Wie viele Anwaltskanzleien in Deutschland pro Jahr in die „Pleite“ schlittern, ist nirgendwo statistisch erfasst. Letzte Ursachen sind häufig Rückstände beim Versorgungswerk, bei Krankenkassen und bei den Sozialversicherungsträgern. Die Zahl dieser Fälle exakt zu ermitteln, ist auch deshalb nicht möglich, weil die von einer Insolvenz bedrohten Rechtsanwälte ihre Zulassungen häufig selbst zurückgeben, um anschließend in die Verbraucherinsolvenz zu fliehen. Dann erfahren auch die Kammern offiziell nichts von der Insolvenz.
Gefährlich: Zu sehr auf einzelne Mandanten setzen
Besonders insolvenzgefährdet sind Kanzleien, die sich zu stark auf einen oder auf wenige Mandanten konzentriert und sich damit in eine gewisse Abhängigkeit begeben haben.

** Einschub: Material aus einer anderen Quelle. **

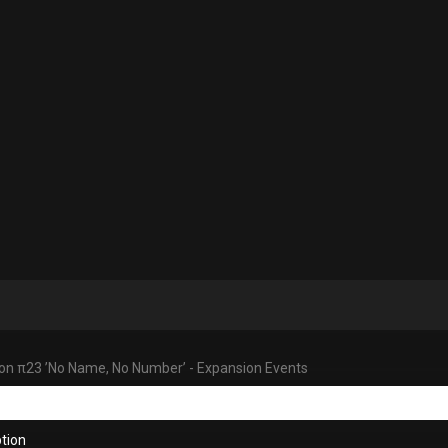
tion π23 ’No Name, No Number’ - Expansion Events
tion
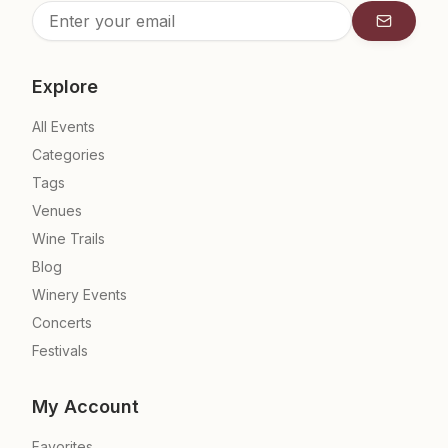
Subscrib
Explore
All Events
Categories
Tags
Venues
Wine Trails
Blog
Winery Events
Concerts
Festivals
My Account
Favorites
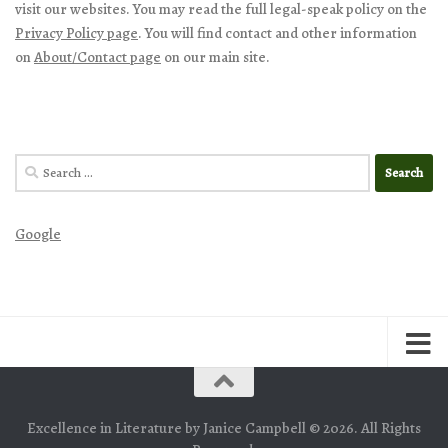
visit our websites. You may read the full legal-speak policy on the
Privacy Policy page
. You will find contact and other information
on
About/Contact page
on our main site.
Search
for:
Google
Excellence in Literature by Janice Campbell © 2026. All Rights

Fällt ein solcher Mandant - etwa infolge eigener Insolvenz - weg, macht sich das schmerzlich in einem drastischen Umsatzeinbruch bemerkbar, der – wenn überhaupt – dann nur mittel- bis langfristig durch den Aufbau neuer Mandantenbeziehungen wieder ausgeglichen werden kann.

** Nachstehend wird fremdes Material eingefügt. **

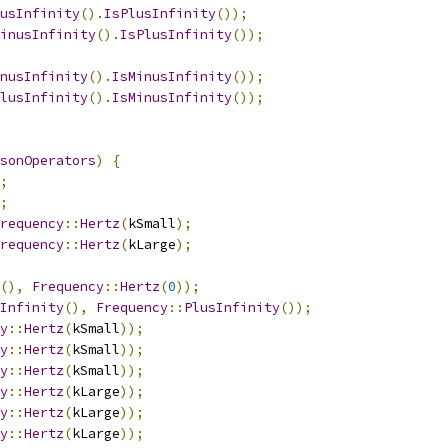
usInfinity
().
IsPlusInfinity
());
inusInfinity
().
IsPlusInfinity
());
nusInfinity
().
IsMinusInfinity
());
lusInfinity
().
IsMinusInfinity
());
sonOperators
)
{
;
;
requency
::
Hertz
(
kSmall
);
requency
::
Hertz
(
kLarge
);
(),
Frequency
::
Hertz
(
0
));
Infinity
(),
Frequency
::
PlusInfinity
());
y
::
Hertz
(
kSmall
));
y
::
Hertz
(
kSmall
));
y
::
Hertz
(
kSmall
));
y
::
Hertz
(
kLarge
));
y
::
Hertz
(
kLarge
));
y
::
Hertz
(
kLarge
));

Zu wenig spezialisiert und profiliert
Andererseits dürften auch solche Kanzleien gefährdet sein, die eine unzureichende Schwerpunktbildung aufweisen und sich deshalb in einem aggressiver werdenden Anwaltsmarkt gegenüber ihren Wettbewerbern nicht hinreichend positionieren können. Hierbei wird natürlich das Umfeld der Kanzleien zu berücksichtigen sein: Im ländlichen Bereich erwartet das Publikum nach wie vor eher den Allgemeinanwalt, der in den als mehr alltäglich empfundenen Problemkreisen eine sachgerechte „Rundum-Betreuung“ bieten kann, während im städtischen Bereich vermehrt Spezialwissen nachgefragt wird.
Hohe Honorar-Außenstände
Ein weiterer gewichtiger Grund dürfte in der schlechten Zahlungsmoral einer zunehmenden Anzahl von Mandanten zu sehen sein. Rechnungen von Rechtsanwälten werden häufig erst nach mehrfacher Mahnung bezahlt. Honorarprozesse nehmen nach der Beobachtung von Experten zahlenmäßig zu.
Konkurrenz unterschätzt
Sicherlich gibt es auch Fälle, in denen sich Rechtsanwälte/Kanzleien nicht bzw. nicht rasch genug auf ein geändertes Nachfrageverhalten der Recht suchenden Bevölkerung einstellen konnten. Schließlich nimmt die Konkurrenz zu, sowohl im anwaltlichen als auch im nichtanwaltlichen Bereich. Rechtsberatung wird vermehrt anderweitig – etwa bei Steuerberatern, Banken, Versicherungen, Verbraucherberatung und nicht zuletzt über Legal-Tech-Angebote im Internet - nachgefragt.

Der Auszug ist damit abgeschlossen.